SQL’s default behavior makes it trivially easy to ship TOCTOU races, atomicity gaps, and deadlocks in transaction code that looks correct.
Key Takeaways
A textbook TSQL money-transfer procedure requires atomicity, UPDLOCK row locking, and upfront lock acquisition to be correct – three non-obvious steps.
TOCTOU bugs occur when a balance check and subsequent UPDATE run in separate steps without holding a lock across both.
Deadlocks emerge when concurrent transactions acquire row locks in different orders; ORDER BY does not reliably prevent this because locks follow row-read order, not result order.
The author proposes a Rust-inspired “fearless concurrency” database layer: atomic transactions by default, explicit checkpoints, user-managed locks, and static deadlock detection.

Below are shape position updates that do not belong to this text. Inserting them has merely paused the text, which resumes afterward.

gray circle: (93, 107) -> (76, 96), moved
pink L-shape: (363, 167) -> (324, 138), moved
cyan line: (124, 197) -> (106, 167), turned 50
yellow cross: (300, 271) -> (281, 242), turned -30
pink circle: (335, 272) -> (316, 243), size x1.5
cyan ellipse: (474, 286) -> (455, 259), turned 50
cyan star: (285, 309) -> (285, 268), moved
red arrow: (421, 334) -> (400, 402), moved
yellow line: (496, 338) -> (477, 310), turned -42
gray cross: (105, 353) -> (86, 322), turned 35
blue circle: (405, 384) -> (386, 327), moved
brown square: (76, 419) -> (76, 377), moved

The proposed system trades throughput for correctness, leaving SQL in place for use cases where correctness is less critical.
Hacker News Comment Review
Commenters quickly noted the idiomatic fix the article downplays: a single UPDATE ... WHERE balance >= 10 collapses check and mutate atomically, eliminating TOCTOU without extra locking syntax.

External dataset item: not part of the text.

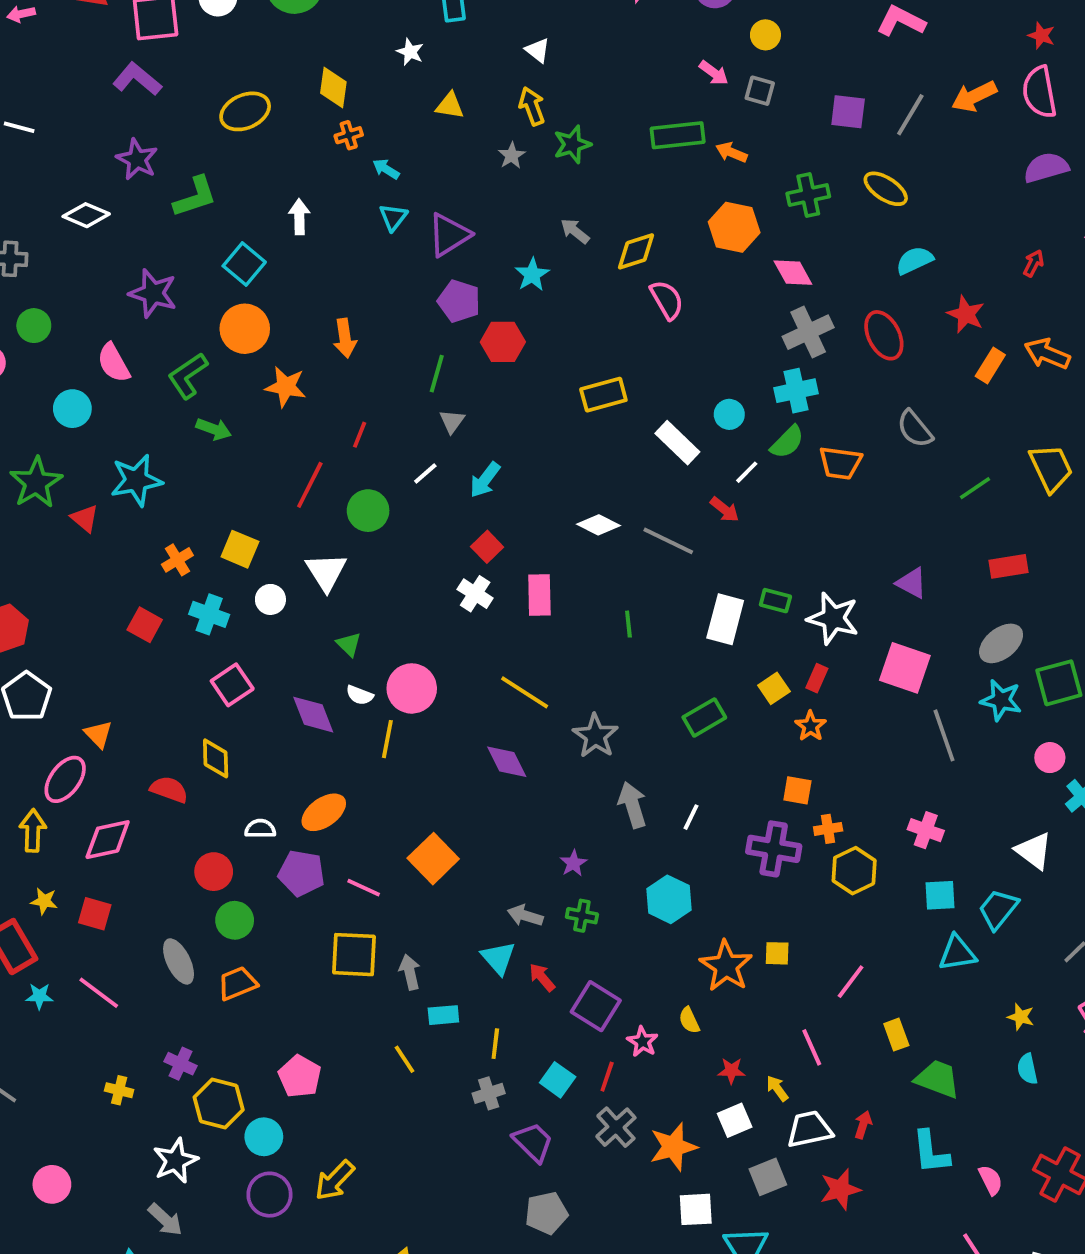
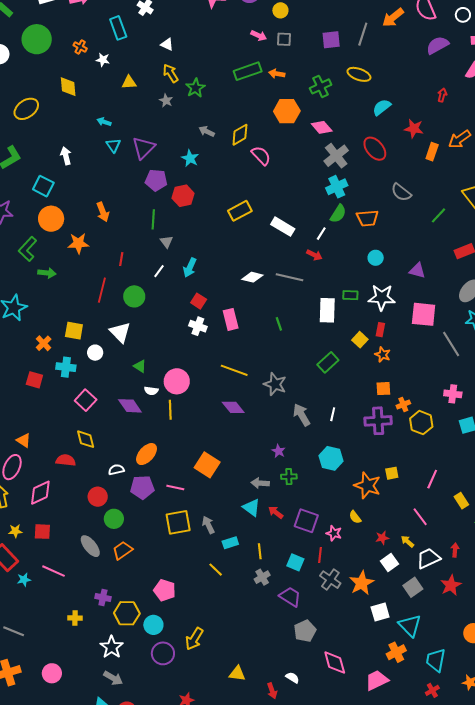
orange cross: (349, 135) -> (80, 47), moved, turned -32
orange arrow: (1047, 354) -> (459, 139), turned -45
cyan circle: (729, 414) -> (376, 258), moved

One commenter flagged that append-only debit/credit ledger patterns make the problem worse – a SELECT-then-INSERT flow breaks ACID assumptions even when developers think they are safe.
There is skepticism that the framing is fair: SQL is a declarative query language, and using it for imperative transactional control is already outside its original design scope.
Notable Comments
@giancarlostoro: Caching layers and distributed systems can surface stale reads even after fixing DB-level concurrency, making the problem harder than the article’s scope.